For the musical intrument example, if we add in a Place node and a LIVES_IN relationship, you could use a cypher projection like this:

CALL algo.nodeSimilarity.stream(
     'MATCH(n) WHERE n:Person or n:Instrument or n:Place RETURN id(n) as id', 
     'MATCH (s:Person)-[]->(t) RETURN id(s) as source, id(t) as target',
{graph:'cypher', direction:'outgoing'})
2 Likes

Solved my issue.Thanks a lot! :slight_smile:

1 Like

Hey Alicia, great solution!
How can we return the node label instead of node id?

You can use the asNode function -- in the YIELD statement, return the nodeId, and then you can use algo.asNode to access labels and attributes. For example:

CALL algo.nodeSimilarity.stream('Person | Instrument', 'LIKES', {
  direction: 'OUTGOING'
})
YIELD node1, node2, similarity
RETURN algo.asNode(node1).name AS Person1, algo.asNode(node2).name AS Person2, similarity
ORDER BY similarity DESCENDING, Person1, Person2
1 Like

I have similar question.
How can we apply node similarity based on edge property value?
I have graph in which stock names are node.
Dates are node.
And price links node with dates.
So how to apply node similarity for different stocks?

1 Like

Hi Alicia

I think nodeSimilarity is now deprecated, I tried to run this cypher projection with jaccard similarity but i get an error "Procedure call does not provide the required number of arguments: got 3 expected 2."

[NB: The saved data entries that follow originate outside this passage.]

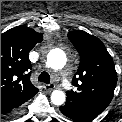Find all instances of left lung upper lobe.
Here are the masks:
<instances>
[{
  "instance_id": "5c2ea615",
  "label": "left lung upper lobe",
  "mask_w": 122,
  "mask_h": 122,
  "mask_svg": "<svg viewBox=\"0 0 122 122\" xmlns=\"http://www.w3.org/2000/svg\"><path fill=\"white\" fill-rule=\"evenodd\" d=\"M68 38L80 55V64L72 80L77 91H67V101L100 114L114 95L117 83L114 62L97 37L75 30L68 33Z\"/></svg>"
}]
</instances>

@mangesh.karangutkar Node Similarity has not been deprecated: Node Similarity - Neo4j Graph Data Science

The error message you received from jaccard indicates that you've provided more inputs that it expects. The jaccard function expects a pair of inputs (the two nodes being compared); perhaps that's the issue. I would look to the docs for more information on the syntax: Similarity functions - Neo4j Graph Data Science

Please Could you help me...how to find out node similarity algorithm between nodes without relationships.

Thank you .

Nodes can then be just considered as classes the way we treat them in OOPS. You can write your own algorithms either for finding or comparing similarities between two classes/nodes.

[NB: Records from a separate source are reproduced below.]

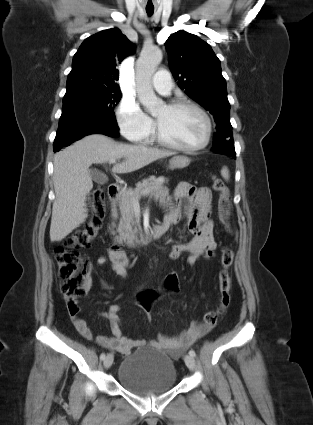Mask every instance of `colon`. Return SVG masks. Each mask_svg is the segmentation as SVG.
Wrapping results in <instances>:
<instances>
[{
    "instance_id": "1",
    "label": "colon",
    "mask_w": 313,
    "mask_h": 425,
    "mask_svg": "<svg viewBox=\"0 0 313 425\" xmlns=\"http://www.w3.org/2000/svg\"><path fill=\"white\" fill-rule=\"evenodd\" d=\"M213 187L219 194L218 210L221 220L228 232L232 228L227 220V211L230 201L229 190L222 179L214 176ZM92 215L79 229L74 231L63 244L55 248L54 254L57 262L58 273L62 279V293L71 308H76L77 299L82 297L87 290L88 280L91 274L89 260L82 256L80 250L87 248L99 234L104 217V191L102 187L95 188L91 193ZM213 248L205 251V257H214ZM233 263V252L225 246L221 249V269L218 274V286L220 302L216 310L209 311L204 316V323L214 327L228 308L231 301L232 281L229 269ZM181 290V280L176 273L168 275L162 285V292L177 294ZM159 296L154 290L141 293L138 303L147 315L152 311L153 301Z\"/></svg>"
}]
</instances>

But then that's your design and you need to tailor the algorithm as per your needs. If you need more help you need to be more verbose/specific on what exactly you want

Thanks
Sameer

Hi Alicia! I have done this in a similar structure, but the algorithm takes too long. I'm using four labels of nodes (Client and data from them: range of income, age, business line, etc.) and three types of relationships in a named graph (using gds), what could be happening?

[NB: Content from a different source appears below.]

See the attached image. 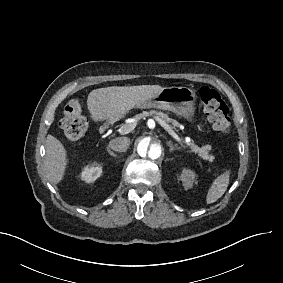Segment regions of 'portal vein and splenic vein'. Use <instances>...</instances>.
<instances>
[{"label":"portal vein and splenic vein","instance_id":"1","mask_svg":"<svg viewBox=\"0 0 283 283\" xmlns=\"http://www.w3.org/2000/svg\"><path fill=\"white\" fill-rule=\"evenodd\" d=\"M158 122L162 125V127L173 137V139L180 144L181 146L184 145V142L182 141V139L180 138L179 135H177L175 133V131L168 125L166 124L164 121H160L158 120ZM129 123H134V122H129ZM134 127H127V126H122L119 130L123 131L125 134H128L130 131L133 130Z\"/></svg>","mask_w":283,"mask_h":283}]
</instances>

If you don't have any relationships, you'd need to use node properties to calculate similarity on - check out KNN or Cosine Similarity. Those can create relationships between nodes that have similar properties, but no relationships.

Can you share your code? And how many nodes / relationships are in your graph?

Of course! Thank you!

Here I create the named graph and execute the algorithm:

--Client job graph
CALL gds.graph.create("client-job-graph", ["Client", "BusinessLine", "EconomicActivity","MonthlyIncome"],
["HAS_BUSINESS_LINE", "HAS_ACTIVITY", "HAS_MONTHLY_INCOME"]) YIELD nodeCount, relationshipCount;

CALL gds.nodeSimilarity.write("client-job-graph", {
    writeRelationshipType: "SIMILAR_J",
    writeProperty: "score_j",
    degreeCutoff: 3,
    topK: 5
})

In the named graph there's 528,739 nodes and 1,586,139 relationships, almost all of the nodes are Client nodes, since the other ones are sort of categories.

Does it execute too slowly? Or not at all? Usually the first thing I recommend is adding a degree cutoff and setting topK, but you've done that already.


You can take a peek at the debug logs to check on progress - as NodeSimilarity runs, it will print the percentage of each stage that's complete.


One thing you can try is to first run WCC on your client-job-graph and then run node similarity on individual components - this breaks the problem up and makes it much faster.

It executes slowly, it does finish but after an hour or hour and a half. I will be trying your suggestions and comment on the results, thanks a lot, Alice!